Gratitude: The Simplest Tool for Increasing Your HappinessSeptember 1 , 2011

One of the most powerful scientifically-proven tools for increasing your happiness is to spend a few minutes each day focusing on what’s good in your life or what you can be grateful for.

The basic instructions are to spend 3-5 minutes each day writing down several good things in your life by asking yourself:

  • What went well today?
  • What are you grateful for?
  • What did you do right?
  • What’s good about your current circumstances?
  • What enabled you to have this wonderful experience/circumstance/etc.?

The power of this practice is that it actually reshapes the physical structure of your brain.  Neuroscientists have shown that how we focus our thoughts can directly alter the brain’s activity and structure — neurons that fire together, wire together.  So the more you consciously choose to focus on what is going well, the more your brain is trained to default to the positive.  A regular gratitude practice can change you in the short term – focusing on what is going right brings happiness — but it is even more powerful in the long term as the changes in your brain induce you to unconsciously look for the good.

For some more detail on this practice I turn to Robert Emmons a top gratitude researcher from UC Davis.  It comes from his book, ‘Thanks!’:

“You begin by cataloging, each day, gratitude-inspiring events.  It does not matter whether you begin each day journaling or make your list the last thing you do at the end of the day.  There is no one right way to do it.  You don’t need to buy a fancy personal journal to record your entries in, or worry about spelling or grammar.  The important thing is to establish the daily habit of paying attention to gratitude-inspiring events; a daily regimen is what is required.”
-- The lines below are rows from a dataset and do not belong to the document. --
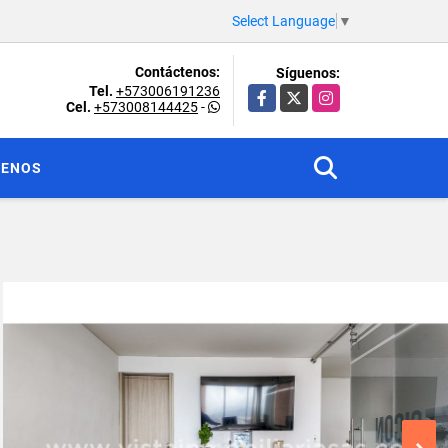
Select Language
▼
Contáctenos:
Síguenos:
Tel.
+573006191236
Facebook
X
Instagram
Cel.
+573008144425
-
TENOS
“It may be discouraging at first; sometimes your list will seem impoverished.  Corroborating ancient wisdom, though, through research I have found that becoming aware of one’s blessings actually leads to having more to be grateful about.  As our perceptual focus becomes sharpened, we are more likely to notice blessings where before we saw curses.  We start to no longer take things for granted.  We begin to be grateful for the ability to feel gratitude.  The spiral grows. The important thing is to get started wherever you are, even if the only item on your list is “nothing bad happened today.”

As you develop this as a practice, you can get more benefit by giving yourself the time to open up to these positive feelings as you jot them down.  Review what it felt like when this good thing happened.  Try to make those positive facts into positive experiences.  Savor those successes, the lucky breaks and the kindnesses of others.  You can also shake up the practice over time to help keep it fresh.  Focus on different questions or apply the questions to different parts of your life for a week.  Give yourself this small gift every day and it can make a huge difference in the amount of positive emotions you feel in your life.